Thursday, May 22, 2008

The Hollow Blog.



Right before he fell asleep at this play, Jesse brought it to my attention that I ended this blog rather abruptly - in the middle of my Brooklyncation, no less! That situation deserves to be rectified.

It's an exciting time to be a cupcake - Netflix is now offering Charles in Charge on Instawatch, I have a great new career, the Funfetti is flowing and I attened a bris. All good things must come to an end; on an unrelated note, this blog will also come to an end.

Thank you to everyone who clicked through, day after day and continued to believe in this blog long after it lost its mojo. Your encouragement, support and suggestions have been greatly appreciated. If you would like to keep up with my projects in the future, please email iminthecupcakemafia at gmail dot com and join the mailing list.


In the meantime, I hope you will consider supporting my new side project - raising money to fight leukemia with Memorial Sloan-Kettering Cancer Center. More information here.


Now, I will leave you with the words of the famous blogger T.S. Elliott

This is the way the blog ends
This is the way the blog ends
This is the way the blog ends
Not with a bang but a whimper.


Thanks for the memories.

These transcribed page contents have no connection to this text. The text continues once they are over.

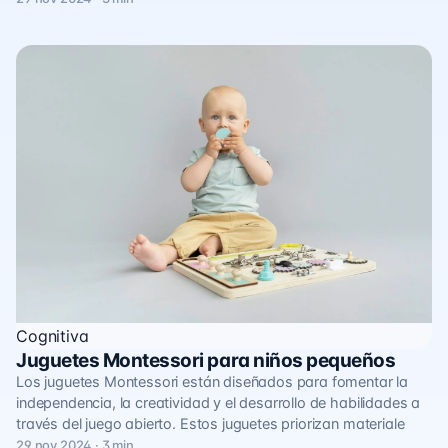
Cognitiva
Juguetes Montessori para niños pequeños
Los juguetes Montessori están diseñados para fomentar la
independencia, la creatividad y el desarrollo de habilidades a
través del juego abierto. Estos juguetes priorizan materiale
29 nov 2024 · 3 min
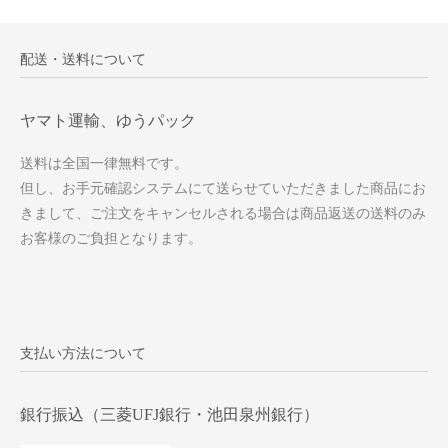
配送・送料について
ヤマト運輸、ゆうパック
送料は全国一律無料です。
但し、お手元確認システムにて送らせていただきました商品にお
きまして、ご注文をキャンセルされる場合は商品返送の送料のみ
お客様のご負担となります。
支払い方法について
銀行振込（三菱UFJ銀行・池田泉州銀行）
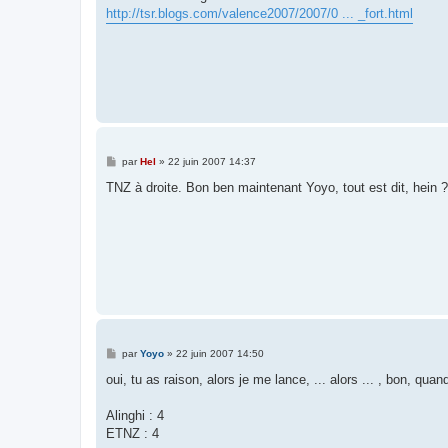
s
http://tsr.blogs.com/valence2007/2007/0 ... _fort.html
a
g
e
M
par
Hel
»
22 juin 2007 14:37
e
s
TNZ à droite. Bon ben maintenant Yoyo, tout est dit, hein ?
s
a
g
e
M
par
Yoyo
»
22 juin 2007 14:50
e
s
oui, tu as raison, alors je me lance, ... alors ... , bon, quand 
s
a
g
Alinghi : 4
e
ETNZ : 4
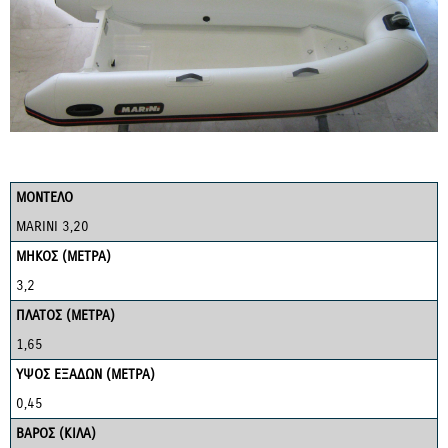
ΜΟΝΤΕΛΟ
MARINI 3,20
ΜΗΚΟΣ (ΜΕΤΡΑ)
3,2
ΠΛΑΤΟΣ (ΜΕΤΡΑ)
1,65
YΨΟΣ ΕΞΑΔΩΝ (ΜΕΤΡΑ)
0,45
ΒΑΡΟΣ (ΚΙΛΑ)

Remember, it's not over until the fat lady licks the wrapper.

Wednesday, April 23, 2008

On my Second Day of Brooklyncation

On my second day of Brooklyncation I rose late and after I finally showered, I dragged myself to the bakery across the street for a cappuccino and a double chocolate biscotti. Then I walked to the park (Prospect, natch) for some rest and relaxation in the shade. The park was full of mommies, nannies, lovers and losers. I watched a soccer coach lead a pee wee team through calisthenics. The sight alone of four-year olds doing jumping-jacks was worth the price of admission. The coach only made them do 10 - I fear this country will never be a contender in the World Cup. I laid prone on the grass reading a yellow paperback. A mother with androgynous blond twin babies settled next to them and cooed at them in Russian. I contemplated becoming a Green Card bride so that I need never return to work.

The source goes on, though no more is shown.